Unsatisfactory Samples
Unsatisfactory samples are reported with the reasons for inadequacy. These may include specimens rejected outright without processing or those processed but insufficient for determining the presence of epithelial abnormalities.
Results
The results are categorized into three main outcomes: no intraepithelial lesions or malignancy, epithelial cell abnormalities, or other findings.
No Intraepithelial Lesions or Malignancy
This category includes findings related to pathogens and other non-neoplastic changes:
- Non-neoplastic cellular changes: These may include squamous metaplasia, keratotic changes, tubal metaplasia, atrophy, or pregnancy-related changes.
- Reactive cellular changes: These may occur due to cervical inflammation, radiation therapy, or the presence of an intrauterine device (IUD).
- Post-hysterectomy glandular cell findings.
- Pathogens: These include Trichomonas vaginalis, fungi (characteristic of Candida species), bacteria, and morphological indications of herpes simplex virus or cytomegalovirus infection.
Other Findings
For women aged 45 or older, the presence of endometrial cells should be documented, even in the absence of squamous intraepithelial lesions.
Epithelial Cell Abnormalities
Squamous Epithelial Cells:
- Atypical Squamous Cells (ASC): These include atypical squamous cells of undetermined significance (ASC-US) and atypical squamous cells—cannot exclude HSIL (ASC-H).
- Squamous Intraepithelial Lesions (SIL): These are further categorized into low-grade squamous intraepithelial lesions (LSIL) and high-grade squamous intraepithelial lesions (HSIL).
- Squamous Cell Carcinoma.
Glandular Epithelial Cells:
- Atypical Glandular Epithelial Cells: These are categorized as either unspecified or of specific origin, such as endocervical cells, endometrial cells, or glandular cells. Atypical glandular cells suggestive of neoplastic transformation (AGC-FN) include both endocervical glandular cells and other glandular cells.

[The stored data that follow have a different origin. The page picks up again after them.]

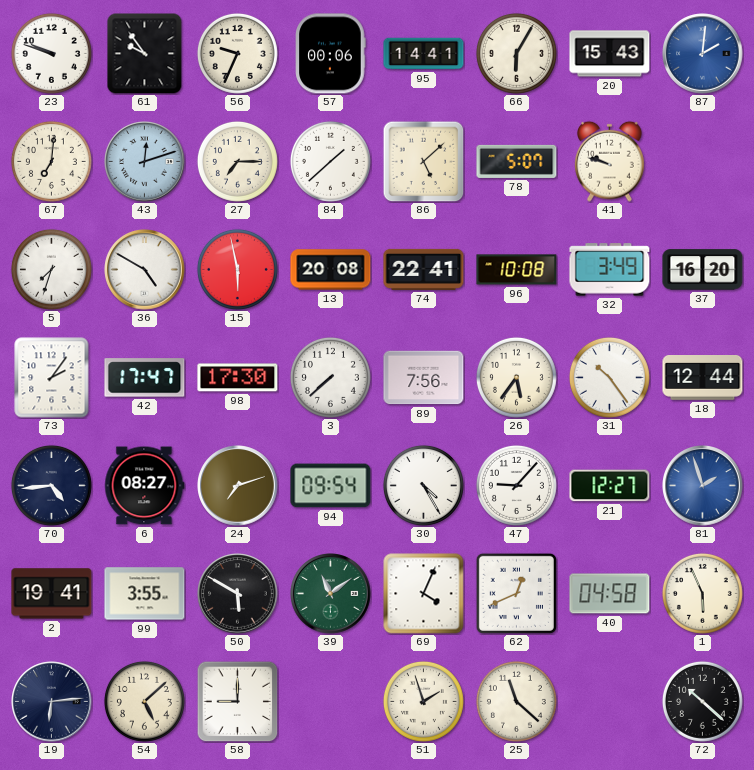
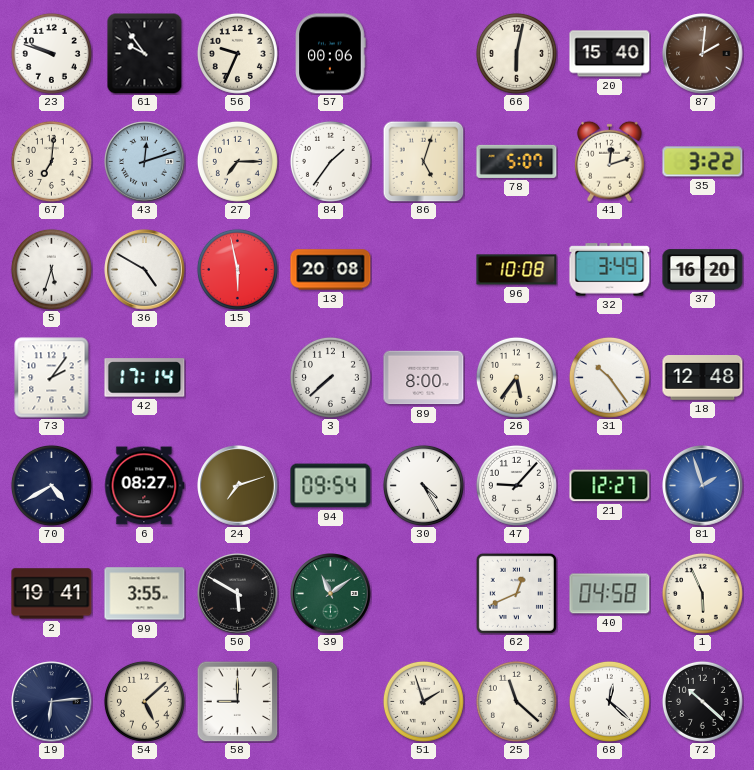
95: 14:41 -> none
66: 6:05 -> 6:02
20: 15:43 -> 15:40
87 dial: blue -> brown
84: 1:38 -> 1:36
86: 5:08 -> 5:03
41: 9:48 -> 12:12
35: none -> 3:22
5: 7:33 -> 5:33
74: 22:41 -> none
42: 17:47 -> 17:14
98: 17:30 -> none
89: 7:56 -> 8:00
18: 12:44 -> 12:48
70: 4:44 -> 4:40
69: 4:04 -> none
68: none -> 12:22
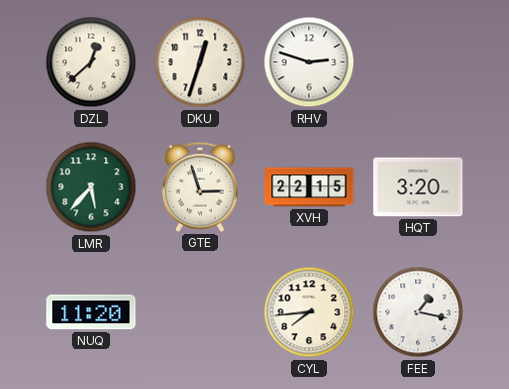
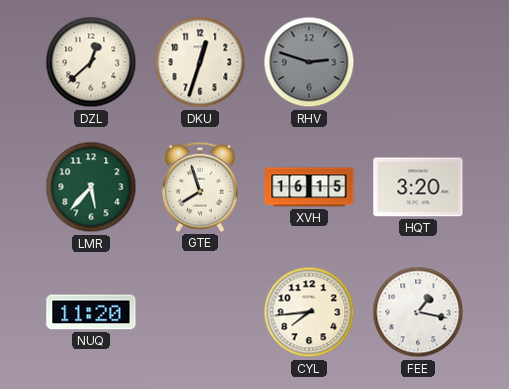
RHV dial: white -> grey
GTE: 2:57 -> 7:57
XVH: 22:15 -> 16:15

- Endocervical Adenocarcinoma In Situ.
- Adenocarcinoma: This includes endocervical adenocarcinoma, endometrial adenocarcinoma, extrauterine adenocarcinoma, and adenocarcinoma of unspecified origin.
Other Malignancies
This category encompasses rare tumors originating from the cervix, uterine body, or adnexa, as well as metastatic cancers.

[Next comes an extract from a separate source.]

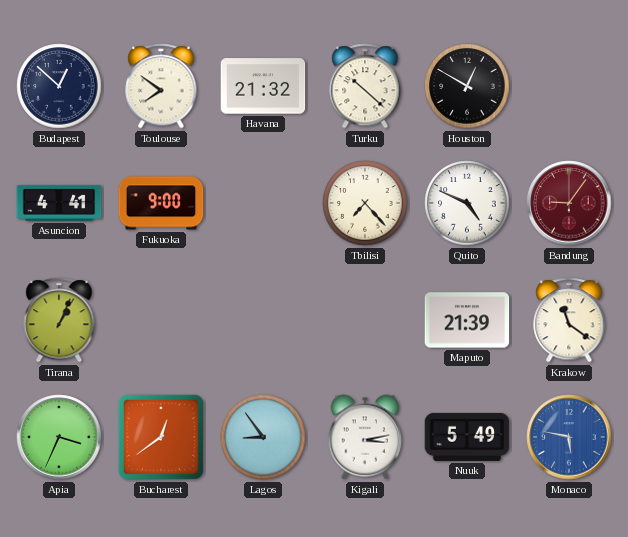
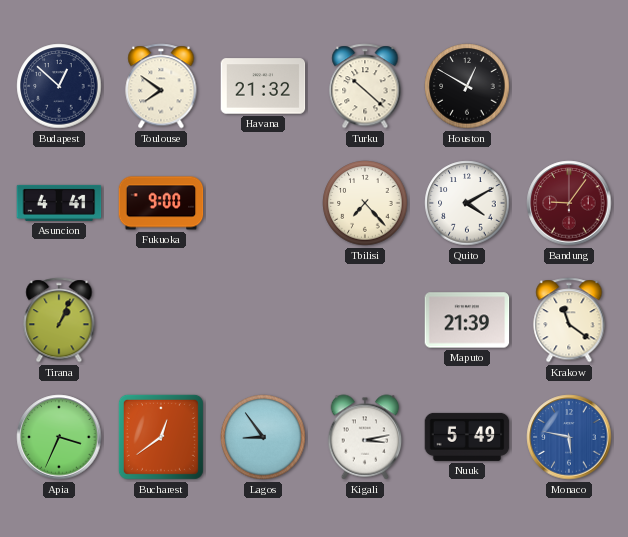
Quito: 4:49 -> 4:10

Cervical exfoliative cytology was first applied to cervical cancer screening in the 1940s. This approach significantly reduced the incidence of cervical cancer, as early detection contributed to a decline in cervical cancer mortality rates. It has historically been utilized as a primary screening method for the general population. While it achieves high specificity, reflecting the severity of cervical intraepithelial lesions, its sensitivity is relatively low, with a tendency to miss high-grade lesions.